Money From Your Camera
People pay money for pictures. Why shouldn't it be your pictures? There are many
ways to earn money from a camera, some requiring more skill than others, but
with all of them the golden rule is "give the customer what he or she wants". In
other words, take the pictures people want to buy, not just what takes your fancy.
When choosing which markets to go for you need to take two things into account,
your own level of expertise and the camera equipment you own. A small digital
camera will do for some jobs but there are situations where only film or large
digital files of 12Mb plus will do.
This is the first thing many people think of but don't even consider wedding
photography unless you are a really competent photographer and have at least two
good cameras so that you have a back-up to hand. I carry two film-based SLR
cameras plus an 8Mp digital camera. Consider buying medium format if you are
likely to do many weddings so that you can provide larger prints if required.
There are three approaches to wedding photography - formal, informal and "artsy".

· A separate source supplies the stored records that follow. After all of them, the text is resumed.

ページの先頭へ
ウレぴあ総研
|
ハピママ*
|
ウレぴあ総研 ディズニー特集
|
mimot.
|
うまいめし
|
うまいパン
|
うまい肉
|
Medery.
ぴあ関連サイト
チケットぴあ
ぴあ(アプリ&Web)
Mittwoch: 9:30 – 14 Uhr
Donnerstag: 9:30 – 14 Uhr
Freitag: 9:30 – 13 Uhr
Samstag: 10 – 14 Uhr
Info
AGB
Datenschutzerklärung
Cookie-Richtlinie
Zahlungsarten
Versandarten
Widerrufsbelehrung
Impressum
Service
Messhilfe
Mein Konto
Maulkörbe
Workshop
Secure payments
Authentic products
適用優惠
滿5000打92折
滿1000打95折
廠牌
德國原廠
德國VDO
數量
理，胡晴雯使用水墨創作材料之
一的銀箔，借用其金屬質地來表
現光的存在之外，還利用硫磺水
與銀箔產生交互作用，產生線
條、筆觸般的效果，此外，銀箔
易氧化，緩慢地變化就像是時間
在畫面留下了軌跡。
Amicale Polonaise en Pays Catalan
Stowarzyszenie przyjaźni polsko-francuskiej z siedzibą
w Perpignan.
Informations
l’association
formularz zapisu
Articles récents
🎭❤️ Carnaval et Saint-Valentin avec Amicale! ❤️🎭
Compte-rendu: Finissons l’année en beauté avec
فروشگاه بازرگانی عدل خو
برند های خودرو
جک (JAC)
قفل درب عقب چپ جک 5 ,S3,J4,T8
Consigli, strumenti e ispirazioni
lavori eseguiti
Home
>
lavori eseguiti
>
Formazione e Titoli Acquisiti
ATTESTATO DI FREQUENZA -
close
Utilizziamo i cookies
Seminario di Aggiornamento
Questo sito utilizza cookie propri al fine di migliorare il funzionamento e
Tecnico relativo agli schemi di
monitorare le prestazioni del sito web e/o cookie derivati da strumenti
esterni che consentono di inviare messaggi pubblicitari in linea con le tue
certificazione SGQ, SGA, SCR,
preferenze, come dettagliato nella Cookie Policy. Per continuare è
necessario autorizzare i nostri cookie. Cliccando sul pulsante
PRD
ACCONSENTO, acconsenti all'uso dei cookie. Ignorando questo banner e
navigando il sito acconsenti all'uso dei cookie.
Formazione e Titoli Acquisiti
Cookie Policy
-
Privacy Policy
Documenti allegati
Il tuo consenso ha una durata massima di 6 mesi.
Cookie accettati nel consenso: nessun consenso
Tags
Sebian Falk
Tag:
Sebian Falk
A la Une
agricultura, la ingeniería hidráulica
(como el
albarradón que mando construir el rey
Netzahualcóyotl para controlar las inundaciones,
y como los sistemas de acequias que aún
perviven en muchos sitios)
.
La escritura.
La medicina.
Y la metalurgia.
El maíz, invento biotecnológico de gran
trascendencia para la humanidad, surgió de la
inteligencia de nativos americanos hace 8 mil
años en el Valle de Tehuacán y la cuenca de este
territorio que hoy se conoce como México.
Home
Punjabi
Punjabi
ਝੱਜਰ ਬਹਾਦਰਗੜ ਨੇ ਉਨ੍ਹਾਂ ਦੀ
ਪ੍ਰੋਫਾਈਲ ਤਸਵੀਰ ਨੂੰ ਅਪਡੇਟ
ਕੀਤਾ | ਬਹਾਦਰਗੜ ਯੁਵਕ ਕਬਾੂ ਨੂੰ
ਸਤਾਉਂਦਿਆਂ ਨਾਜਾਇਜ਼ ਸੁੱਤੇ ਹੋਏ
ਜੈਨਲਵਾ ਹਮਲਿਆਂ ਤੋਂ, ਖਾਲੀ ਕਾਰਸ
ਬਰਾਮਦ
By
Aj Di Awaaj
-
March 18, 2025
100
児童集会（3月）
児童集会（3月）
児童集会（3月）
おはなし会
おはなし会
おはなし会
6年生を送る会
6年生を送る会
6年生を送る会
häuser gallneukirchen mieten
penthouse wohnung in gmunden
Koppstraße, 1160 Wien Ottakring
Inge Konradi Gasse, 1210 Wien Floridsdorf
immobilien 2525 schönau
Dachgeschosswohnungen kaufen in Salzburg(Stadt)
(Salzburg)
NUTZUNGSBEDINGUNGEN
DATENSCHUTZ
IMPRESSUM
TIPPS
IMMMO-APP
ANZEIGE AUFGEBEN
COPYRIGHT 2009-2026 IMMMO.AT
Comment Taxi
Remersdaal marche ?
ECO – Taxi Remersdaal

Most couples want a set of formal portraits as the core of their wedding pictures.
Agree to the groups required beforehand with your customers. Explain that you will
need plenty of time. Shepherding people is time-consuming. There's always someone
who goes missing when you need them.
If possible, visit the venue beforehand to find the best locations. Work out
where the sun will be and how you are going to fit in large groups. Look for
banks or steps to arrange them on. If you have them looking up at you make sure
they are not squinting into the sun.
Ask what other shots are required. Remember the cake, and perhaps the rings.

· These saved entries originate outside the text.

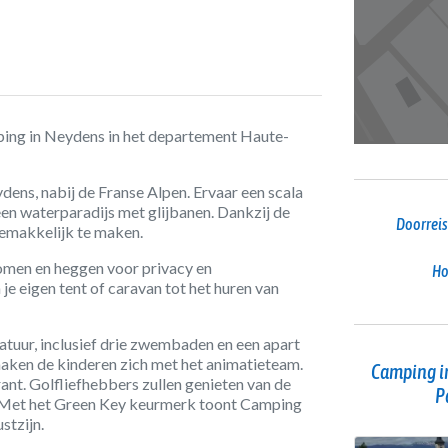
ping in Neydens in het departement Haute-
ens, nabij de Franse Alpen. Ervaar een scala
een waterparadijs met glijbanen. Dankzij de
Doorreis
gemakkelijk te maken.
omen en heggen voor privacy en
Ho
e eigen tent of caravan tot het huren van
natuur, inclusief drie zwembaden en een apart
maken de kinderen zich met het animatieteam.
Camping in
rant. Golfliefhebbers zullen genieten van de
P
p. Met het Green Key keurmerk toont Camping
stzijn.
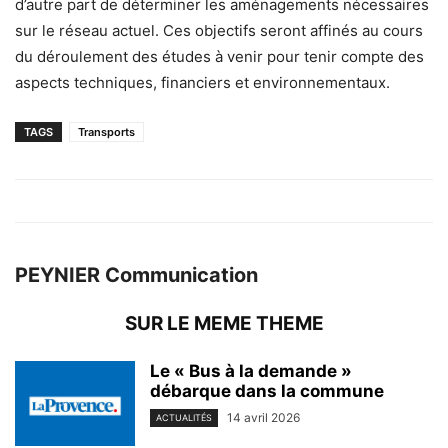
d’autre part de déterminer les aménagements nécessaires
sur le réseau actuel. Ces objectifs seront affinés au cours
du déroulement des études à venir pour tenir compte des
aspects techniques, financiers et environnementaux.
TAGS
Transports
PEYNIER Communication
SUR LE MEME THEME
Le « Bus à la demande »
débarque dans la commune
14 avril 2026
ACTUALITÉS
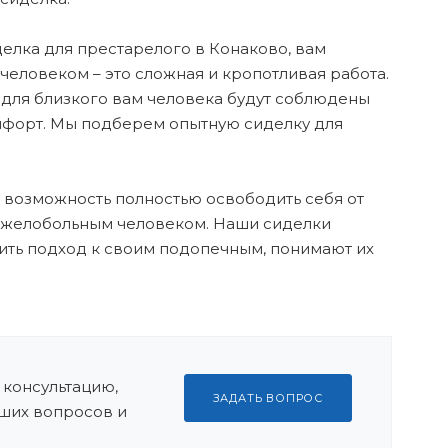
елка для престарелого в Конаково, вам
еловеком – это сложная и кропотливая работа.
 для близкого вам человека будут соблюдены
мфорт. Мы подберем опытную сиделку для
 возможность полностью освободить себя от
тяжелобольным человеком. Наши сиделки
ить подход к своим подопечным, понимают их
 консультацию,
ЗАДАТЬ ВОПРОС
ших вопросов и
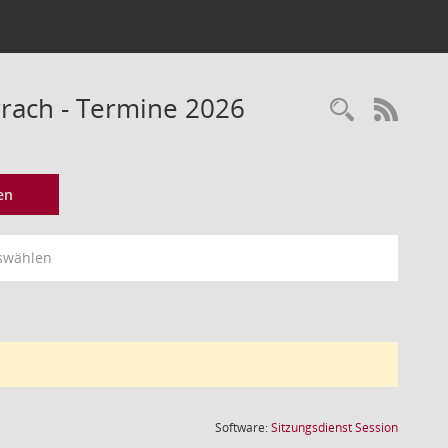
rach - Termine 2026
Recherc
RSS-
en
swählen
(Wird in
Software:
Sitzungsdienst
Session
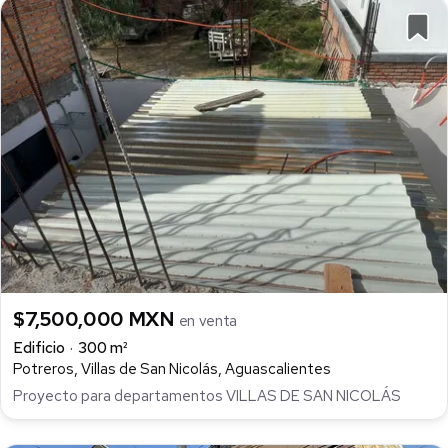
$7,500,000 MXN
en venta
Edificio
300 m²
Potreros, Villas de San Nicolás, Aguascalientes
Proyecto para departamentos VILLAS DE SAN NICOLÁS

Arty shots are up to you and your creativity. Get the main group portraiture out
of the way first so that you have time to be creative. Most commercial photographers
leave the informal shots to the guests but it's worth grabbing any extra shots
you can. One favorite of mine was a shot of the bridesmaids climbing on a gazebo!
Magazines and Other Publications
Publishers vary considerably in their requirements. You won't get a look-in
unless you provide the right kind of pictures in the right way. Being based in
the UK I joined the Bureau of Freelance Photographers to keep abreast of what
editor's are looking for. Pictures must be sharp and well-composed.
Include both landscape (horizontal) and portrait (upright) shots in any
submission unless told otherwise. Cover shots may need some uncluttered space
for the title and other text and generally require high quality originals. Study
your chosen publications first to see what they use and how they use it.